The Commodites Feed: Markets await the Fed

Your daily roundup of commodity news and ING views

Gold

Gold ETF holdings continue to grow (mOz)

Source: Bloomberg, ING Research
Bloomberg, ING Research

Energy

US oil inventories: The API reported yesterday that crude oil inventories fell by 6.02MMbbls over the last week, which was significantly more than the 2.75MMbbls that the market was expecting, according to a Bloomberg survey. The API also reported larger than expected draws in both gasoline and distillate fuel oil.

The larger than expected draw has been constructive for the market, however whether the move higher in the immediate term is sustainable will be dependent on two events today. Firstly, the more widely followed EIA numbers will be released today, and so the market will be looking for confirmation of a large drawdown in US crude oil inventories. Secondly, participants will be following closely the outcome of the US Federal Reserve meeting, where it is largely expected to cut interest rates, but more importantly the market will be keen to hear any forward guidance on policy.

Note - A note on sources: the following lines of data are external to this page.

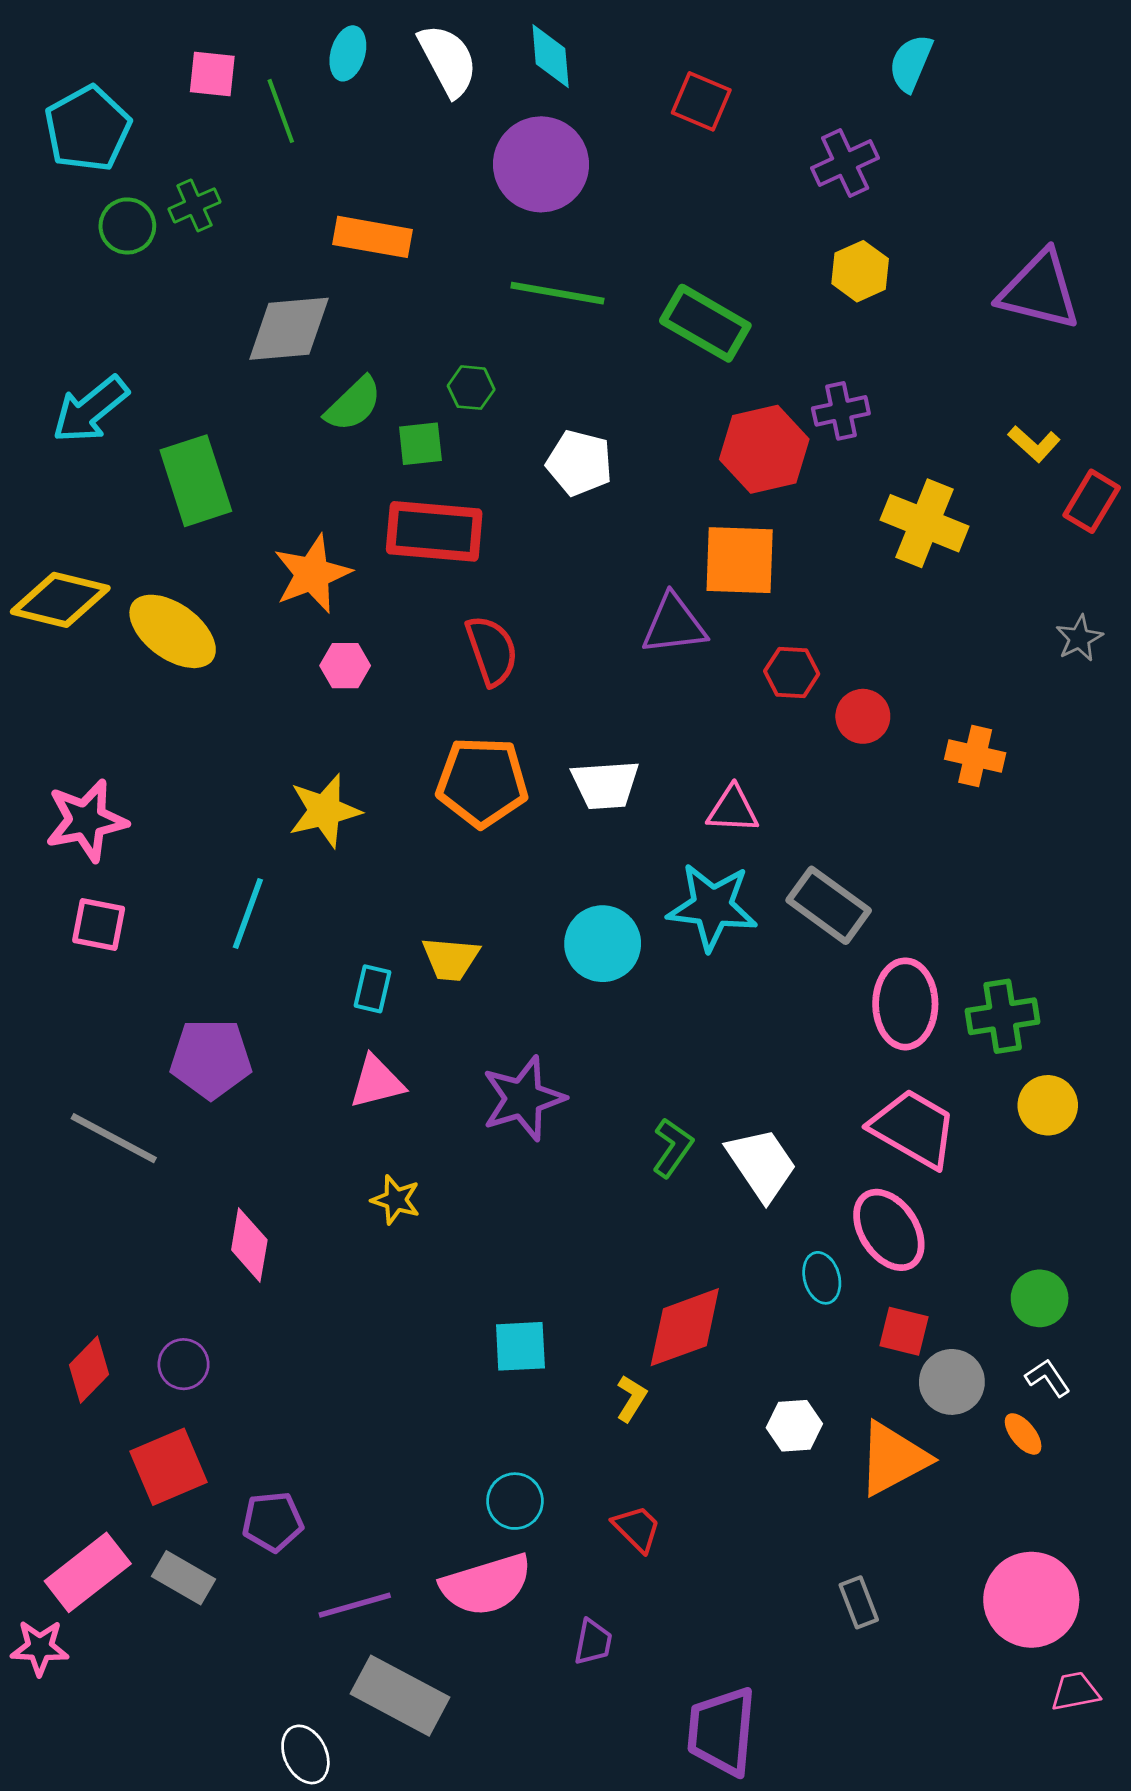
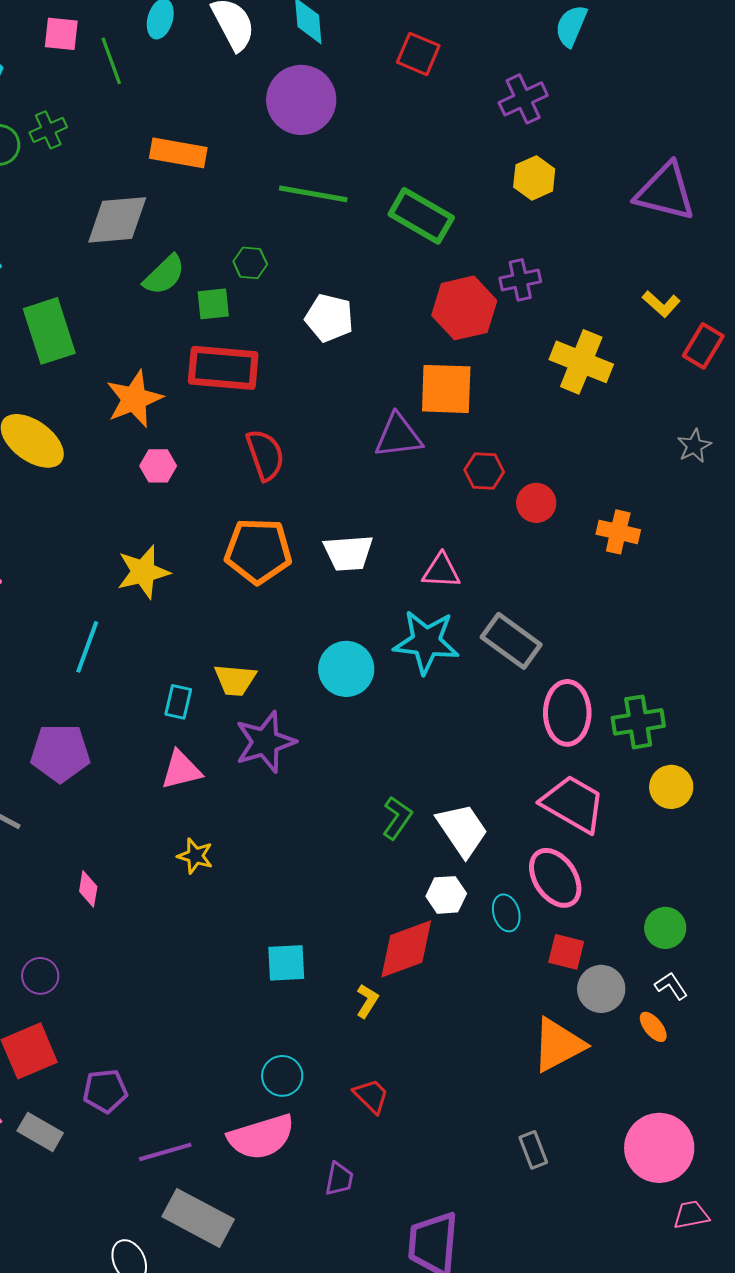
purple star: (523, 1098) -> (265, 742), moved
pink diamond: (249, 1245) -> (88, 889), size x0.7
white hexagon: (794, 1426) -> (446, 895), moved

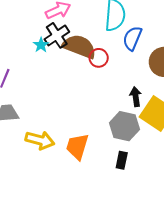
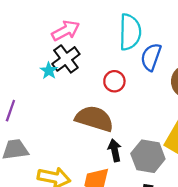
brown semicircle: (79, 46) -> (94, 119), moved
black arrow: (136, 97) -> (115, 150), moved

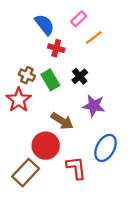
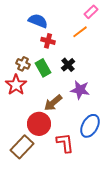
pink rectangle: (79, 19) -> (91, 12), moved
blue semicircle: (44, 25) -> (38, 21), turned -30
brown arrow: (62, 121) -> (53, 103), turned 108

Libya oil disruptions: Bloomberg reports that the Sharara oilfield in Libya has suspended production due to a valve closure on a pipeline. Sharara is the largest oilfield in Libya, producing around 300Mbbls/d, and the field has seen a number of disruptions recently, with the most recent just earlier this month. There is little information on how long the closure could last. Libya, along with Iran and Venezuela, is exempt from the OPEC+ production cuts, and despite the growing tension in the country over recent months, the nation has produced consistently above 1MMbbls/d since March.

Metals

Lead plant restart: Nyrstar has announced that it has restarted the blast furnace at its Port-Pirie lead smelter in Australia. The plant has been shut for two months, after an unplanned outage in late May, which resulted in a production loss of around 30kt. Meanwhile, LME warehouses saw an inflow of 11,850 tonnes of lead yesterday, taking total LME lead stocks to a one-month high of 67,325 tonnes, although total LME lead inventories are still down significantly from the 107kt held at the start of the year. The plant restart and inventory inflows have pushed the LME lead forward curve back into contango, with the LME lead cash/3M spread widening to a US$9.75/t contango, compared to a backwardation of US$10.5/t on 25 July.

Gold ETF holdings: There is no let-up in gold demand from investors, even as they await the outcome of today’s Fed meeting and any comments on forward-guidance. Total known ETF holdings in gold have increased by around 200kOz over the past week, with total ETF holdings rising to a fresh six-year high of 75.56mOz as of 30 July. The Fed is widely expected to cut rates by 25bp at today’s meeting, and then the market will be focused on what the Fed signals in terms of further cuts moving forward.